Flüchtlingspolitik Gerade in der Flüchtlingshilfe würden die Bürger nicht mitgenommen, kritisiert Maaßen. Sie laufe in Viersen stark über Institutionen und erwecke den Eindruck einer geschlossenen Veranstaltung. "Das muss man unkompliziert öffnen für Bürger, die sich engagieren wollen." Grundsätzlich sei sie dafür, Asylbewerber dezentral in Privatwohnungen unterzubringen. Sollte auf dem Kaiser's-Gelände nun eine Zentrale Unterbringungseinrichtung des Landes kommen, so müsse man zum Beispiel mit Bussen dafür sorgen, dass die Menschen dort nicht abgeschottet blieben.

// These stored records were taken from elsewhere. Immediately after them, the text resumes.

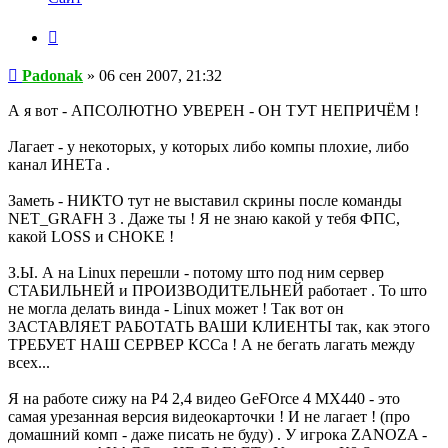
пользователя
Padonak
Цитата
Сообщение
Padonak
»
06 сен 2007, 21:32
А я вот - АПСОЛЮТНО УВЕРЕН - ОН ТУТ НЕПРИЧЁМ !
Лагает - у некоторых, у которых либо компы плохие, либо
канал ИНЕТа .
Заметь - НИКТО тут не выставил скрины после команды
NET_GRAFH 3 . Даже ты ! Я не знаю какой у тебя ФПС,
какой LOSS и CHOKE !
З.Ы. А на Linux перешли - потому што под ним сервер
СТАБИЛЬНЕЙ и ПРОИЗВОДИТЕЛЬНЕЙ работает . То што
не могла делать винда - Linux может ! Так вот он
ЗАСТАВЛЯЕТ РАБОТАТЬ ВАШИ КЛИЕНТЫ так, как этого
ТРЕБУЕТ НАШ СЕРВЕР КССа ! А не бегать лагать между
всех...
Я на работе сижу на Р4 2,4 видео GeFOrce 4 MX440 - это
самая урезанная версия видеокарточки ! И не лагает ! (про
домашний комп - даже писать не буду) . У игрока ZANOZA -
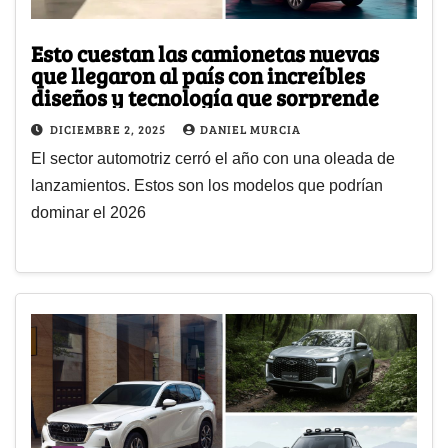
Esto cuestan las camionetas nuevas
que llegaron al país con increíbles
diseños y tecnología que sorprende
DICIEMBRE 2, 2025
DANIEL MURCIA
El sector automotriz cerró el año con una oleada de
lanzamientos. Estos son los modelos que podrían
dominar el 2026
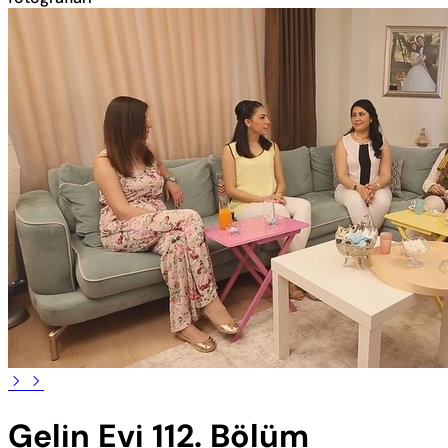
Gelin Evi 112. Bölüm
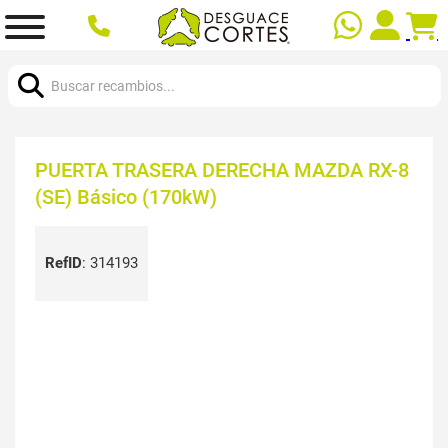
Buscar:
PUERTA TRASERA DERECHA MAZDA RX-8
(SE) Básico (170kW)
RefID
:
314193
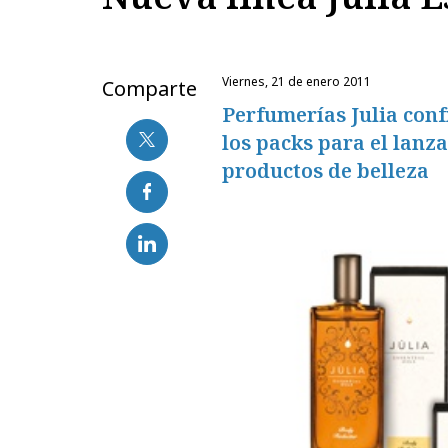
viernes, 21 de enero 2011
Comparte
Perfumerías Julia con
los packs para el lanz
productos de belleza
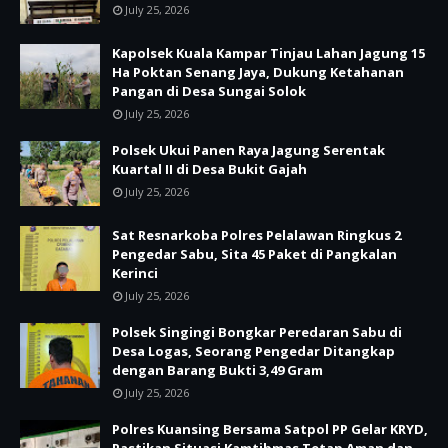
July 25, 2026
Kapolsek Kuala Kampar Tinjau Lahan Jagung 15
Ha Poktan Senang Jaya, Dukung Ketahanan
Pangan di Desa Sungai Solok
July 25, 2026
Polsek Ukui Panen Raya Jagung Serentak
Kuartal II di Desa Bukit Gajah
July 25, 2026
Sat Resnarkoba Polres Pelalawan Ringkus 2
Pengedar Sabu, Sita 45 Paket di Pangkalan
Kerinci
July 25, 2026
Polsek Singingi Bongkar Peredaran Sabu di
Desa Logas, Seorang Pengedar Ditangkap
dengan Barang Bukti 3,49 Gram
July 25, 2026
Polres Kuansing Bersama Satpol PP Gelar KRYD,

Interkommunale Zusammenarbeit Für die Landtagsabgeordnete der Grünen liegt der Schlüssel zu Themen wie Klimaschutz, Wirtschaftsförderung, Haushaltskonsolidierung in der effektiven Zusammenarbeit der Kommunen. "Da können wir mehr tun. Wir empfinden uns zu wenig als Region", sagte Maaßen. Zugleich dürfe Viersen als Kreisstadt nicht mit Herrschaftsansprüchen auftreten. Auch die "verkrusteten Strukturen" zwischen Landrat und Bürgermeister, Kreis und Stadt, müssten aufgeweicht werden. Erste Anläufe der interkommunalen Zusammenarbeit beim Bauhof und Rechnungsprüfungsamt seien leider gescheitert. "Das muss man neu angehen. Generell muss man den Rivalitätsgedanken rausnehmen. Irgendwann kommen wir dann vielleicht zu gemeinsamen Einkäufen, gemeinsamen Ausschreibungen und vielleicht sogar einer Kreis-Wirtschaftsförderung." Die Bürgermeister der Kommunen sollten sich auch informell öfter zusammensetzen. "Ich weiß aber nicht, wie da jetzt die Arbeitsstrukturen sind", sagte Maaßen.

JOACHIM NIESSEN, LUDGER PETERS UND SABINE JANSSEN FÜHRTEN DAS GESPRÄCH.